Among the entries that follow, some lines contain the word "also". Show all of them.
►
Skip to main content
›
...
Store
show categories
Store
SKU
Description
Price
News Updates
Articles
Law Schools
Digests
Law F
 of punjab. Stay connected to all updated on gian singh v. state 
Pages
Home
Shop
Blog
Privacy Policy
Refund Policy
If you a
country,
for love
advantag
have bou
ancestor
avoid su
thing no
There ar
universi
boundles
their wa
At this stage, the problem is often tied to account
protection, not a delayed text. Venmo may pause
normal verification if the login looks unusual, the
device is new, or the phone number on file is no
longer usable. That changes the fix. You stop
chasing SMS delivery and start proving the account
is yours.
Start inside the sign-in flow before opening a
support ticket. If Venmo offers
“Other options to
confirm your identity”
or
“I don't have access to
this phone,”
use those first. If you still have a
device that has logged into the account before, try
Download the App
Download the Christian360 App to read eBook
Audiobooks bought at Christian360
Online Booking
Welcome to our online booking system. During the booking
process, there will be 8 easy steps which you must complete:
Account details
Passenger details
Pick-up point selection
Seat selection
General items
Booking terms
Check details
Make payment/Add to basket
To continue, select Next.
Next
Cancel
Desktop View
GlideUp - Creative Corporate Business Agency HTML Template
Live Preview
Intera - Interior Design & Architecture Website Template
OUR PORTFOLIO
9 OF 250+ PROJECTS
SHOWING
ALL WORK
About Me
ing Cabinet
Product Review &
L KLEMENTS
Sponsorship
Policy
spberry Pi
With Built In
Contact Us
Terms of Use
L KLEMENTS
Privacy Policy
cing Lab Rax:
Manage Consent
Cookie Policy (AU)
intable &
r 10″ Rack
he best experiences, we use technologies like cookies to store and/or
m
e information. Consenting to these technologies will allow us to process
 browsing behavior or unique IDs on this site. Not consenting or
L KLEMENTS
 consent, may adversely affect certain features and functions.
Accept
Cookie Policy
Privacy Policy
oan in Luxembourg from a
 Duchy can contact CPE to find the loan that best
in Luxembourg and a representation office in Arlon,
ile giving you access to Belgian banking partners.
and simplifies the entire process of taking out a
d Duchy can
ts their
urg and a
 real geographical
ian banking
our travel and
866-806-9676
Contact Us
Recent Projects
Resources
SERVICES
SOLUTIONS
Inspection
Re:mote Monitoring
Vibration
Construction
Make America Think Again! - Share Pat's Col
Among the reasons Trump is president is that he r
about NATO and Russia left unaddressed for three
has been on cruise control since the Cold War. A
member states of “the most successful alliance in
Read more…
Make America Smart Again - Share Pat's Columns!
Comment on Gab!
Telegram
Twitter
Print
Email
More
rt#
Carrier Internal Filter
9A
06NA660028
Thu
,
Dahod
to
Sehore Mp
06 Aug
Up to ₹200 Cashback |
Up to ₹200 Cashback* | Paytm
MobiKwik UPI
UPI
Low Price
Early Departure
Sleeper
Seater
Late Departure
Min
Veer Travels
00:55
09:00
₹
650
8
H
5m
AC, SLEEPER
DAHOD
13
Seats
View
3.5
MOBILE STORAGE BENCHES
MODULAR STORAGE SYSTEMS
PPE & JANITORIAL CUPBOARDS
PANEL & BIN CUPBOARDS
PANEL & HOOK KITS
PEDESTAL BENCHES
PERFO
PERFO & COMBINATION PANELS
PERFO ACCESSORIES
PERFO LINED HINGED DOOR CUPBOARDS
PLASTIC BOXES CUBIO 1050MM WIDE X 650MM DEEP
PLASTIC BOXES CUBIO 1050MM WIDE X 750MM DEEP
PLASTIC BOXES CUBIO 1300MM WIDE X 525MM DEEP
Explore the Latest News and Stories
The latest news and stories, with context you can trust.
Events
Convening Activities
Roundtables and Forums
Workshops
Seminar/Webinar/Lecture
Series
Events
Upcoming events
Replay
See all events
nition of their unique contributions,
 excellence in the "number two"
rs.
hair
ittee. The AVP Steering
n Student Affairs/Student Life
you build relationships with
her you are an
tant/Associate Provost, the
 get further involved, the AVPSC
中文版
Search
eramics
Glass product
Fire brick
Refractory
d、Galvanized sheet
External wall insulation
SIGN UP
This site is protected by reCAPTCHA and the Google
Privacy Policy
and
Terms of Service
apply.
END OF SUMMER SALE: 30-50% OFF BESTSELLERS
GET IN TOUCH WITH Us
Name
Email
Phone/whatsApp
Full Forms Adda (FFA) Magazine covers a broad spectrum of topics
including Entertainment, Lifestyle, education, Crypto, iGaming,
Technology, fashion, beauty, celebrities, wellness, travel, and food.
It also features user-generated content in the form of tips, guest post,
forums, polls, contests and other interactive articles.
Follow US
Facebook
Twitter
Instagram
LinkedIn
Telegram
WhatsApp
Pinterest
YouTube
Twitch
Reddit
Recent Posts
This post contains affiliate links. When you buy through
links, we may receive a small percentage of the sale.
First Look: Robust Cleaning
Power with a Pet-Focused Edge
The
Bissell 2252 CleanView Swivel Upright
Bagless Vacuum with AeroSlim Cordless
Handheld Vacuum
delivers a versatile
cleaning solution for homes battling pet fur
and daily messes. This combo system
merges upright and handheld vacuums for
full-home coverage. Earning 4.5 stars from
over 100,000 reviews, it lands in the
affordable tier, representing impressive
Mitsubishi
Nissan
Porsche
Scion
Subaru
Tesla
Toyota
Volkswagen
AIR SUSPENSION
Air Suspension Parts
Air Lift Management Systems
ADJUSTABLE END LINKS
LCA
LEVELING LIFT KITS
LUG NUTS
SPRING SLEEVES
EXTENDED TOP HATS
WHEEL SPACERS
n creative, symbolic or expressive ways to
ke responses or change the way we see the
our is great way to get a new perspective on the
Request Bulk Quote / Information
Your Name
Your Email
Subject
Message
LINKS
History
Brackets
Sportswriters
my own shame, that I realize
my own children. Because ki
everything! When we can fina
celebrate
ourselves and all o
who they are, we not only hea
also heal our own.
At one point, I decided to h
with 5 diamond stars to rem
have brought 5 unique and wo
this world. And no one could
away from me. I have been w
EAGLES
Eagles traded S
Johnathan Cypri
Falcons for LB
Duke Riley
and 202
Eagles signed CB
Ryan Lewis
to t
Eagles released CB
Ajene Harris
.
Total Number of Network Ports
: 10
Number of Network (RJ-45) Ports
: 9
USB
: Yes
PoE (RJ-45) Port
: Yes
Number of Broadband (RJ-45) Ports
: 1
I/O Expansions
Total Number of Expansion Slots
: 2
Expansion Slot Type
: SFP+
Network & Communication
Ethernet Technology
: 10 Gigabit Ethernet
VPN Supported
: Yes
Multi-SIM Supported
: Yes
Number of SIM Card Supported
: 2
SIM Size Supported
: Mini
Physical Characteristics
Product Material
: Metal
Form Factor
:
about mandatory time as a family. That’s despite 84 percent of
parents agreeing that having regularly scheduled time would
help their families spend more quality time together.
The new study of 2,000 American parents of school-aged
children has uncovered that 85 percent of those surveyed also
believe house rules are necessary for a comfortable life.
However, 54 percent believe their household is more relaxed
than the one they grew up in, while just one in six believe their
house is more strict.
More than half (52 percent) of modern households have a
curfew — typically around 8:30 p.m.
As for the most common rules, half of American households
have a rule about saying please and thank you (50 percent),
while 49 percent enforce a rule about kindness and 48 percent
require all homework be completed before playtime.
◄
▶ **OUTPUT OF THE EXERCISE**
It also features user-generated content in the form of tips, guest post,
also heal our own.
children has uncovered that 85 percent of those surveyed also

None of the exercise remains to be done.